Luarlindo Ernesto teve o primeiro emprego no jornal Última Hora aos 14 anos. Na época, fazia ligações para as delegacias durante a madrugada para 'caçar' pautas. Depois de uma passagem pelo Exército, ele foi admitido, aos 19, como repórter e cuidava do que acontecia no Hospital Municipal Miguel Couto, no Leblon.
Histórias do Luar
Assalto ao restaurante Fiorentina
"Eu tinha uma namorada que era casada e eu fui no restaurante Fiorentina para mostrar que era exuberante e tal. Só que o restaurante foi assaltado pelo Lúcio Flávio, que estudou comigo, servimos juntos ao exército. O Lúcio Flávio havia acabado de fugir, uma fuga espetacular do Presídio Frei Caneca. Havia uma ideia de que talvez ele tivesse sido sequestrado pelo Mariano, inimigo dele. Não se sabia se ele tinha fugido ou se estava morto, e a minha pauta era procurar pistas do Lúcio Flávio. Então, eu estava no restaurante, comecei a namorar, e ouço o barulho: ‘É um assalto’. Eu reconheci a voz, sabia que era o Lúcio Flávio. Coloquei isso no jornal? Nunca. Eu teria que dizer que o assaltante do restaurante era o Lúcio Flávio e eu estava lá com amante. Dias depois, ele é preso. No momento de uma entrevista coletiva, ele diz: ‘Nunca fui um cara violento. Só naquele dia porque o garçom foi se meter comigo. Não é não, Luar?’ Então, ele conta a história do assalto que ninguém sabia e eu coloquei no jornal como se tivesse tomado conhecimento naquele momento".
Presente holandês
"O Fred era chefe de máquina de navio europeu, fazia transporte de gás, petróleo. Uma vez, ele passou na Holanda para carregar ou descarregar uma carga, acho que era o Porto de Roterdã, e comprou uma garrafinha do tipo bico de jaca. Mandou para a mulher e pediu para me entregar, porque tinha esquecido meu endereço. Eu estava passando de carro em frente à porta deles e ela me viu, me parou e disse que o Fred havia mandado um presente para mim. Chegando em casa, eu abri e vi o rótulo dizendo que era holandês. Nunca falei holandês nem bêbado. Mas o Fred era ‘biriteiro’ e eu também, então eu destampei e bebi. Quando ele chegou, me perguntou:
Relatório da bomba no Riocentro
"O Jornal do Brasil fez a melhor cobertura do atentado ao Riocentro, ganhou até prêmio. Só que a Globo conseguiu o relatório do Exército primeiro. Claro que era um relatório totalmente imparcial, mas não interessava. Toda a imprensa estava atrás. Eu estava no Jornal do Brasil durante a madrugada e, naquela época, os jornais trocavam figurinhas. Quando eu vi, mandei pararem as máquinas. Copiei até os erros, porque não tinha tempo".

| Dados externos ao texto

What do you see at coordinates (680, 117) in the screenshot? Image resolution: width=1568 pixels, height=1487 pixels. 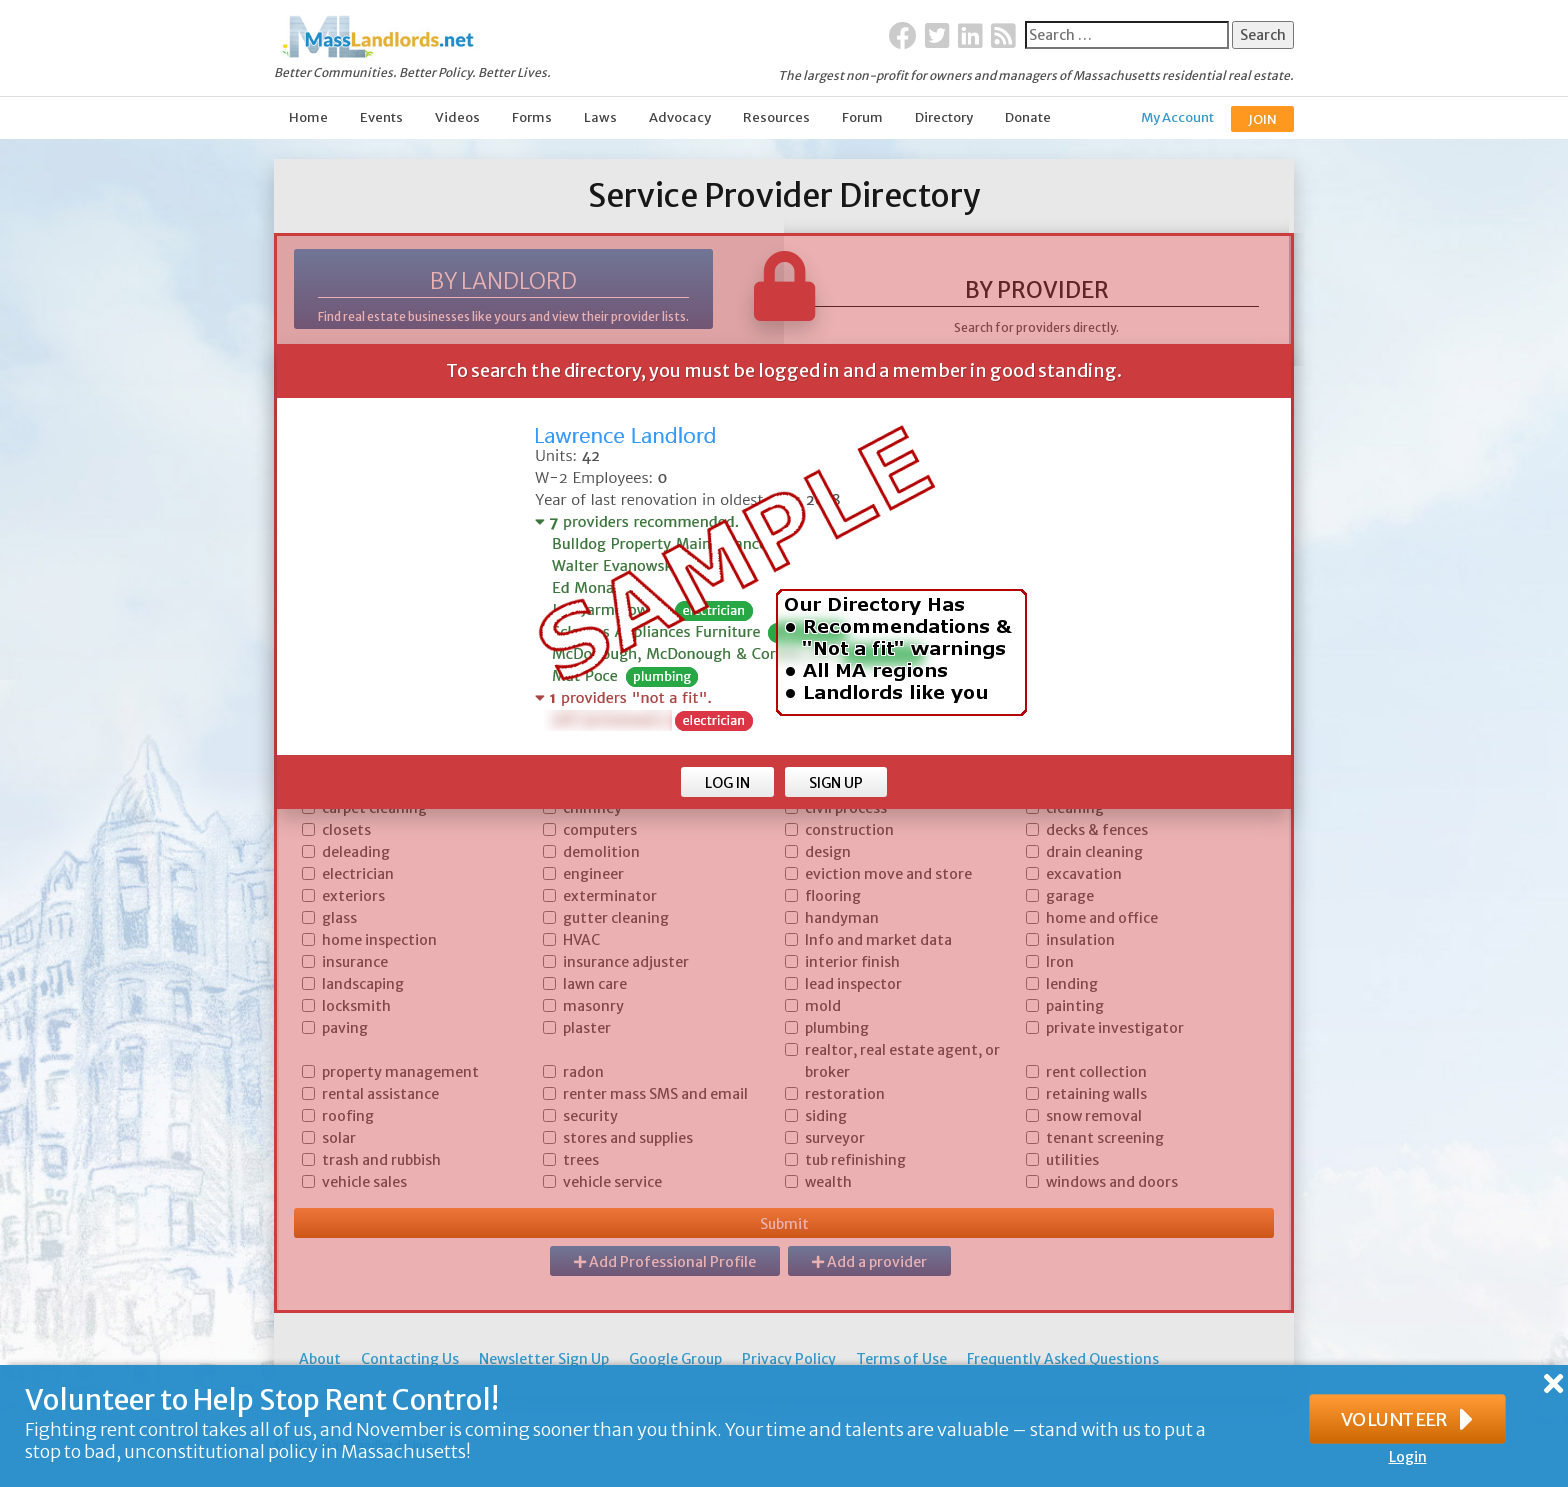 I see `Advocacy` at bounding box center [680, 117].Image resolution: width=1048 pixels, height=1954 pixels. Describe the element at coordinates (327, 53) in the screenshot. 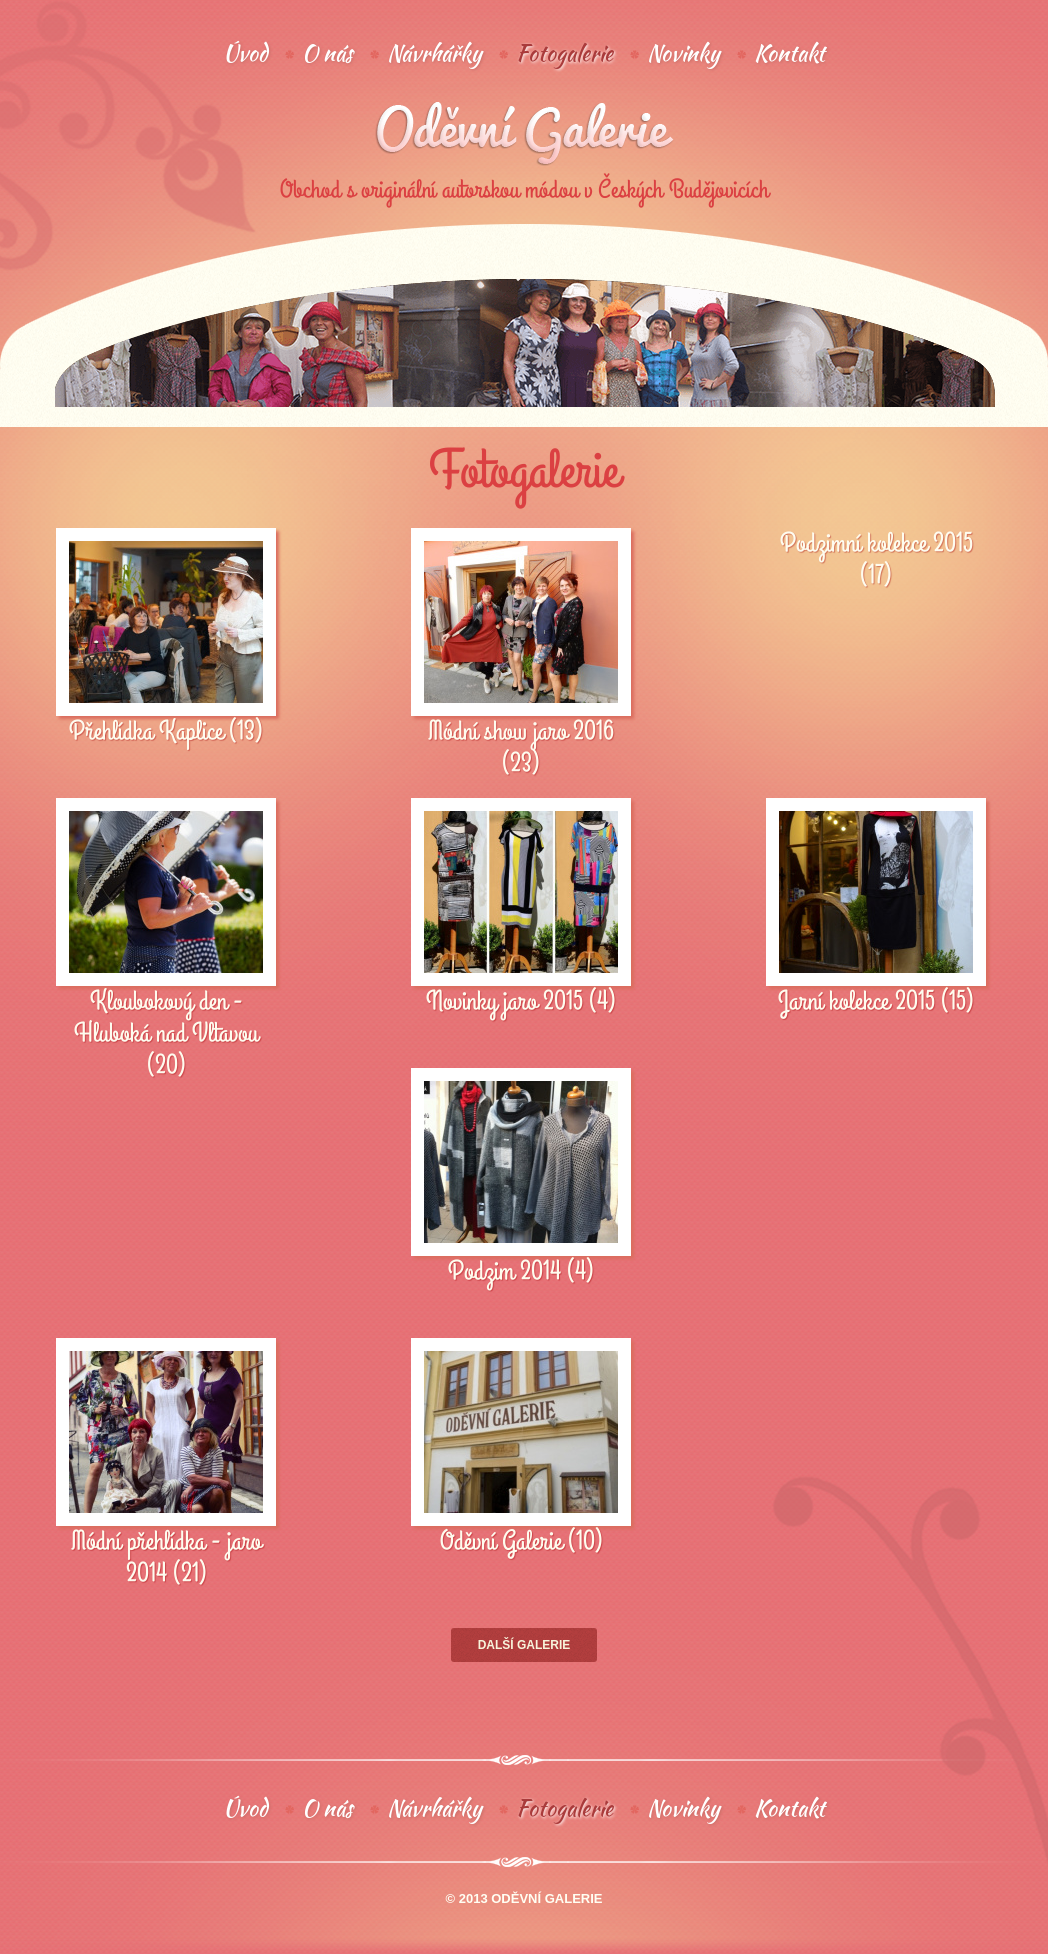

Prisão de Tommaso Buscetta
"A história começa em 1972, quando o Tommaso é preso no Paraná e deportado. Ele consegue fugir e, dez anos depois, volta ao Brasil. Não havia registro de movimentação do Tommaso no Brasil em 1982, fui eu quem localizei. Depois, fui chamado para prestar depoimento na Itália, porque também havia o processo por tráfico internacional. Eu contei só a metade para me chamarem para depor novamente. Quando eu voltei, estava em Angra e vi a notícia na televisão de que o Tommaso havia morrido. Morreu para me sacanear e não consegui voltar de graça para a Itália. Minha mulher conheceu Roma, mas eu só ia a trabalho".